Sophie and Andrew Chapman leave their Victorian family home in south-west London, their teenage daughters and Sophie’s recent debilitating depression for the splendours of a colonial residence in rural Connecticut. Meanwhile, newly-weds William and Beth Stapleton swap their idyllic love nest in Connecticut and worries about Wall Street bonuses for the grittier environs of inner-city London and proximity to William’s three sons from his first marriage.
But with relationships, careers and finances under pressure, there is far more at stake than four weeks of rest and recuperation at the heart of Amanda Brookfield’s 14th novel, Before I Knew You.
Lost cats and cultural misunderstandings soon give way to niggling jealousies as Sophie and Beth fantasise about one another’s blissful lifestyles. But only when the couples return home do they find that their lives have become perilously entwined. Old alliances are tested. New alliances are forged.
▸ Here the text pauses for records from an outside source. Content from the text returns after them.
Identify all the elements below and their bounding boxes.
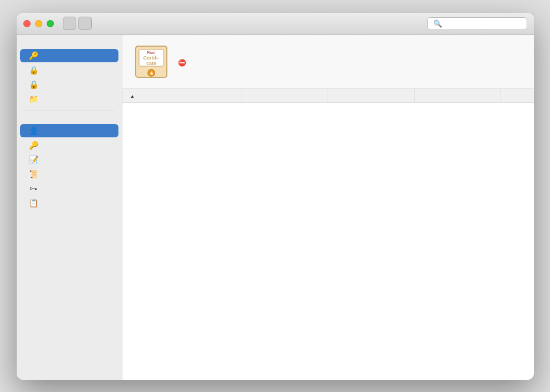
sidebar-item-secure-notes[interactable]: 📝 bbox=[20, 153, 118, 166]
svg-text:★: ★ bbox=[149, 71, 153, 76]
col-date[interactable] bbox=[328, 89, 414, 103]
search-icon: 🔍 bbox=[433, 19, 442, 28]
sidebar-item-login[interactable]: 🔑 bbox=[20, 49, 118, 62]
my-certs-icon: 📜 bbox=[29, 170, 38, 178]
all-items-icon: 👤 bbox=[29, 126, 38, 135]
warning-icon: ⛔ bbox=[178, 59, 186, 67]
local-items-icon: 🔒 bbox=[29, 66, 38, 75]
info-button[interactable] bbox=[78, 17, 92, 30]
items-table: ▲ bbox=[122, 89, 534, 103]
col-expires[interactable] bbox=[414, 89, 501, 103]
category-label bbox=[17, 116, 122, 123]
sidebar-item-my-certificates[interactable]: 📜 bbox=[20, 167, 118, 181]
sidebar-item-passwords[interactable]: 🔑 bbox=[20, 138, 118, 152]
sidebar-item-certificates[interactable]: 📋 bbox=[20, 196, 118, 210]
sidebar-item-all-items[interactable]: 👤 bbox=[20, 124, 118, 137]
search-input[interactable] bbox=[445, 19, 521, 28]
sidebar-divider bbox=[23, 111, 115, 111]
main-content: Certifi- cate ★ Root ⛔ bbox=[122, 35, 534, 380]
system-roots-icon: 📁 bbox=[29, 95, 38, 103]
sidebar-item-local-items[interactable]: 🔒 bbox=[20, 63, 118, 77]
close-button[interactable] bbox=[23, 20, 31, 27]
svg-text:Root: Root bbox=[147, 51, 155, 54]
minimize-button[interactable] bbox=[35, 20, 42, 27]
traffic-lights bbox=[23, 20, 54, 27]
table-header-row: ▲ bbox=[122, 89, 534, 103]
keychains-label bbox=[17, 41, 122, 48]
svg-text:cate: cate bbox=[146, 61, 156, 66]
maximize-button[interactable] bbox=[47, 20, 54, 27]
table-container[interactable]: ▲ bbox=[122, 89, 534, 380]
search-box[interactable]: 🔍 bbox=[427, 17, 527, 30]
sort-arrow-icon: ▲ bbox=[130, 93, 135, 99]
certificates-icon: 📋 bbox=[29, 199, 38, 207]
col-keychain[interactable] bbox=[501, 89, 534, 103]
detail-info: ⛔ bbox=[178, 57, 523, 67]
sidebar-item-system-roots[interactable]: 📁 bbox=[20, 92, 118, 106]
svg-text:Certifi-: Certifi- bbox=[143, 55, 159, 61]
sidebar-item-keys[interactable]: 🗝 bbox=[20, 182, 118, 195]
col-name[interactable]: ▲ bbox=[122, 89, 241, 103]
passwords-icon: 🔑 bbox=[29, 141, 38, 150]
detail-header: Certifi- cate ★ Root ⛔ bbox=[122, 35, 534, 89]
main-window: 🔍 🔑 🔒 🔒 📁 bbox=[17, 13, 534, 380]
detail-warning: ⛔ bbox=[178, 59, 523, 67]
titlebar: 🔍 bbox=[17, 13, 534, 35]
keys-icon: 🗝 bbox=[29, 184, 38, 193]
content-area: 🔑 🔒 🔒 📁 👤 🔑 bbox=[17, 35, 534, 380]
sidebar: 🔑 🔒 🔒 📁 👤 🔑 bbox=[17, 35, 122, 380]
col-kind[interactable] bbox=[241, 89, 328, 103]
login-icon: 🔑 bbox=[29, 51, 38, 60]
sidebar-item-system[interactable]: 🔒 bbox=[20, 78, 118, 91]
cert-icon: Certifi- cate ★ Root bbox=[133, 44, 169, 80]
system-icon: 🔒 bbox=[29, 80, 38, 89]
add-button[interactable] bbox=[63, 17, 76, 30]
secure-notes-icon: 📝 bbox=[29, 155, 38, 164]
Painful secrets are revealed and lives are transformed as this acute and seductive novel twists and turns, delighting as it surprises.
Jonathan Hourigan
END GAME
BY MATTHEW GLASS
Corvus, £16.99
A THRILLER set in 2018, End Game imagines the next economic and political crisis that sees the US pitted against China. A post-Obama Republican, President Knowles is at the helm of the US when news breaks that a group of American charity workers have been killed in Uganda by an African Christian sect.
Knowles is looking to boost his mid-term ratings and a little military initiative in Africa is just the thing. First he checks with the Chinese in neighbouring Sudan to get the go ahead.
But Knowles is unaware of certain machinations in Beijing and crucially of the fact that a Wall Street hedge fund is about to destroy the value of a US bank in which the Chinese have a substantial stake. The novel takes a riveting turn through the options tendered by the political advisers, financial watchdogs and military establishments on both sides; the actions of Special Forces and the rising clamour of the world’s media as the crisis escalates towards catastrophe.
This impressive novel hurtles to a close with a climax that takes its cue from the finale of the Cuban missile crisis 50 years earlier. A solidly entertaining read.